UMR’s child protection mechanism in Pakistan aimed to strengthen economic opportunities for children and their families. Through Child Protection Program UMR Provided Monthly Based Cash Assistance to the 100 Orphan Children and Families Helped them to have Access to the Basic Needs and Paved the Way for 8850 boys and girls to gain Education.  UMR, in partnerships with Takhleeq Foundation, contacted with local social leaders, local mosques, local school teacher, community leader and also the women councilors in Taluka Mirpur Sakro, Gharo and Dgabe jee of District Thatta as they are catalysts for community change in this area and know very well to address the needs of the children in their communities. All children are registered & selected based on objective criteria that establish their need and their ability to benefit from the program.

Eid Gifts for Orphans

Eid is a day of celebration and happiness for Muslims throughout the world. However, for many children, this happiness is tarnished by poverty, depriving them the luxury of new clothes even on this festive day.

This year, why not donate an Eid gift and make this wonderful celebration really special for a vulnerable child? Our Eid gifts only cost $25 and will put a smile on the face of a little orphan.

Wehdat Disability Center

The primary objective of the Wehdat Disability Center is to train and rehabilitate male and female Palestinian refugee youth with disabilities in Amman, Jordan on a number of skills (self-care, cognitive, social, academic, vocational training) to integrate them into society and empower them to be able to support themselves in their daily life and also find some jobs. The Wehdat Disability Center serves 107 people and the waiting list has exceeded 330.

The mission of the Center is to foster independence and self-reliance for people with minor to moderate disabilities. Services provided for Al-Hajah’s clients include academic and vocational support to allow for economic integration into their host country of Jordan and workshops on development of social and life skills to increase self-sufficiency.

Applicants to the program undergo a rigorous process that includes an interview, home visit, and physical assessment. Based on assessment results, clients are presented with a work plan and curriculum tailored to their individual needs through wraparound service in: non-formal education, skills building workshops on self-sufficiency and self-care, physiotherapy, nursing. Meals, and transportation from the client’s home to site of service are also included. UMR will focus on vocational training, skills building workshops, and non-formal education.

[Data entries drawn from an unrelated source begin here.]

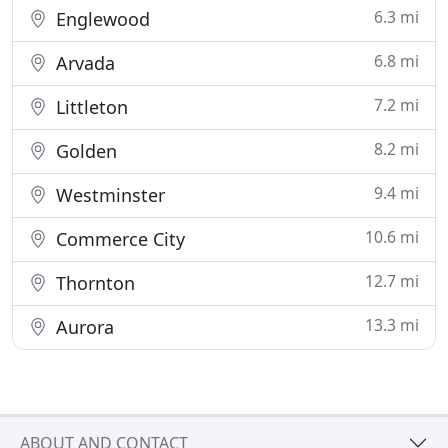
6.3 mi
Englewood
6.8 mi
Arvada
7.2 mi
Littleton
8.2 mi
Golden
9.4 mi
Westminster
10.6 mi
Commerce City
12.7 mi
Thornton
13.3 mi
Aurora
ABOUT AND CONTACT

Vocational workshops include: handcrafts, weaving, cleaning, and carpentry

Life skills workshops include: hygiene, setting a routine, cooking, and ironing

Back to School

What Would Your Children Do IF THEY WERE NOT IN SCHOOL?

Whether it be due to poverty, war, or displacement, thousands of children in Jordan, Kenya, & Lebanon are unable to attend to school. What most people don’t realize is that when children are deprived of education, oftentimes they are forced into child labor or child marriage. The UN says 180,000 refugee children living in Lebanon are forgoing an education to work long hours for as little as $2/day.

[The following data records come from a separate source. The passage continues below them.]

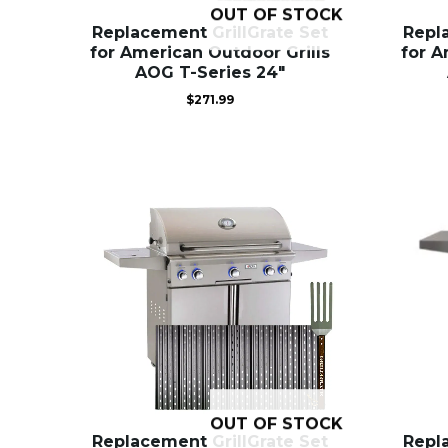
OUT OF STOCK
Replacement GrillGrate Set
Repl
for American Outdoor Grills
for A
AOG T-Series 24″
$
271.99
OUT OF STOCK
Replacement GrillGrate Set
Repl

Many children in the refugee camps lack even the most basic school supplies. Parents, having limited funds, are faced with a predicament- putting food on the table or supplying pencils to write with. Hunger, almost always, takes precedence.

UMR’s annual Back to School Campaign aims to reduce the chances that children are left out of schools.

How You Can Help

When the opportunity of education is taken away, usually the chance of a successful future disappears along with it. It is time that we start recognizing education as a right, not a privilege.

With your generous donations, UMR provides children in Jordan, Kenya, & Lebanon with a backpack filled with school supplies such as pencils, crayons, rulers, and erasers.

Give a child a chance to hope, learn, and dream. One backpack can bring a child closer to achieving their goals, regardless of where life has taken them.

Don’t let another child get left behind.